*TASK GOAL*:
Filter the material, keeping only lines with the word "šifrování".

*STUDY MATERIAL*:
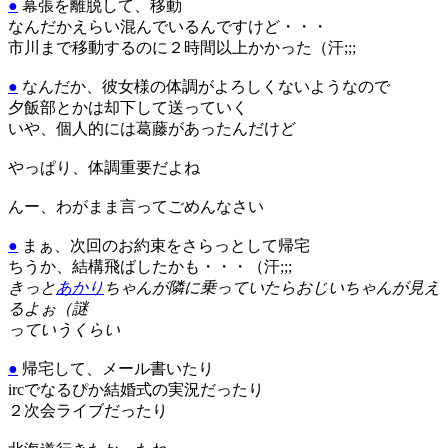
●
幕張を離脱して、移動
なんだかえらい混んでいるんですけど・・・
市川まで移動するのに２時間以上かかった（汗;;;
●
なんだか、彼女様の体調がよろしくないようなので
夕飯部とかは却下して送っていく
いや、個人的には葛藤があったんだけど
やっぱり、体調重要だよね
んー、わがまま言ってごめんなさい
●
まぁ、次回のお約束をさらっとして帰宅
ちうか、結構飛ばしたかも・・・（汗;;;
きっと
あかり
ちゃんが隣に乗っていたらおじいちゃんが見え
るよぉ（謎
っていうくらい
●
帰宅して、メール書いたり
ircでなるぴか結婚式の実況だったり
２次会ライブだったり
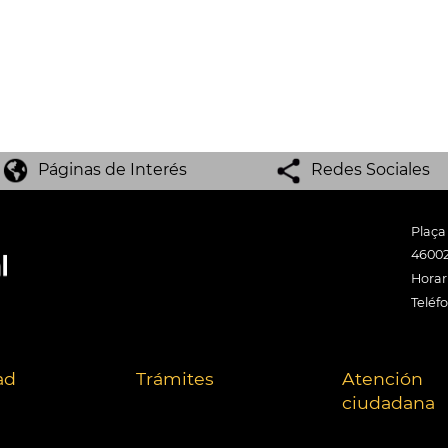
Páginas de Interés
Redes Sociales
Plaça
46002
Horari
Teléf
ad
Trámites
Atención
ciudadana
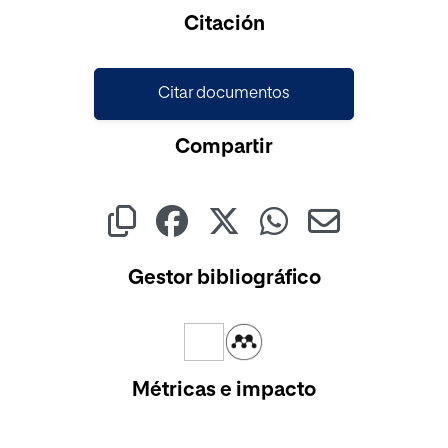
Citación
Citar documentos
Compartir
Gestor bibliográfico
Métricas e impacto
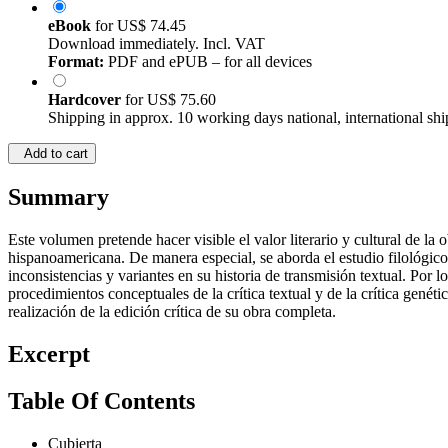
eBook
for
US$ 74.45
Download immediately. Incl. VAT
Format:
PDF and ePUB – for all devices
Hardcover
for
US$ 75.60
Shipping in approx. 10 working days national, international shi
Add to cart
Summary
Este volumen pretende hacer visible el valor literario y cultural de la
hispanoamericana. De manera especial, se aborda el estudio filológico d
inconsistencias y variantes en su historia de transmisión textual. Por 
procedimientos conceptuales de la crítica textual y de la crítica genéti
realización de la edición crítica de su obra completa.
Excerpt
Table Of Contents
Cubierta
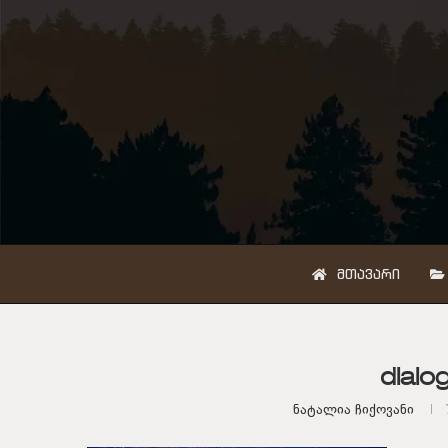
ᲛᲗᲐᲕᲐᲠᲘ
dialo
Ნატალია Ჩიქოვანი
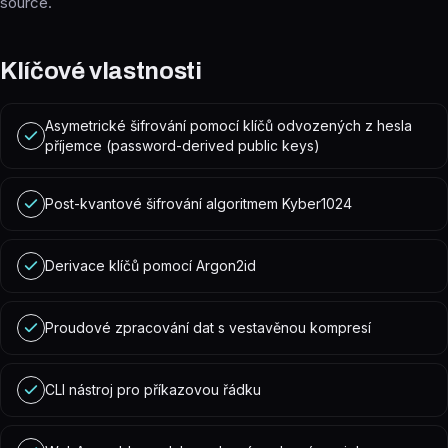
source.
Klíčové vlastnosti
Asymetrické šifrování pomocí klíčů odvozených z hesla
příjemce (password-derived public keys)
Post-kvantové šifrování algoritmem Kyber1024
Derivace klíčů pomocí Argon2id
Proudové zpracování dat s vestavěnou kompresí
CLI nástroj pro příkazovou řádku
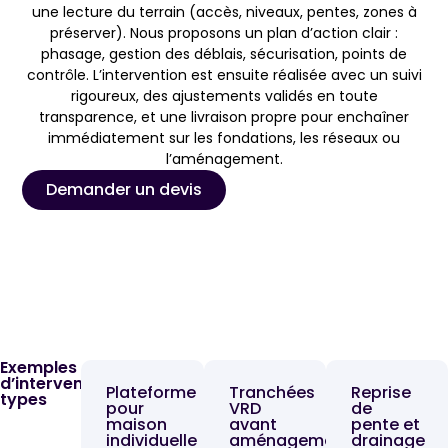
une lecture du terrain (accès, niveaux, pentes, zones à
préserver). Nous proposons un plan d’action clair :
phasage, gestion des déblais, sécurisation, points de
contrôle. L’intervention est ensuite réalisée avec un suivi
rigoureux, des ajustements validés en toute
transparence, et une livraison propre pour enchaîner
immédiatement sur les fondations, les réseaux ou
l’aménagement.
Demander un devis
Exemples
d’interventions
Plateforme
Tranchées
Reprise
types
pour
VRD
de
maison
avant
pente et
individuelle
aménagement
drainage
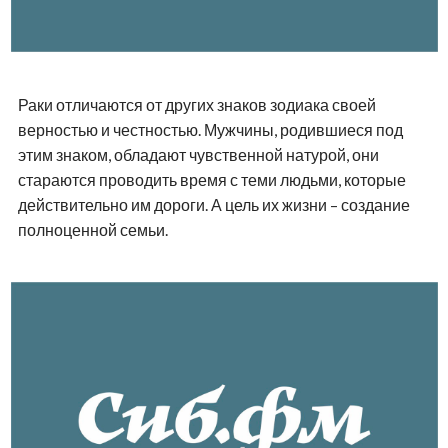
Раки отличаются от других знаков зодиака своей
верностью и честностью. Мужчины, родившиеся под
этим знаком, обладают чувственной натурой, они
стараются проводить время с теми людьми, которые
действительно им дороги. А цель их жизни – создание
полноценной семьи.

*WRITTEN ANSWER*:
Asymetrické šifrování pomocí klíčů odvozených z hesla
Post-kvantové šifrování algoritmem Kyber1024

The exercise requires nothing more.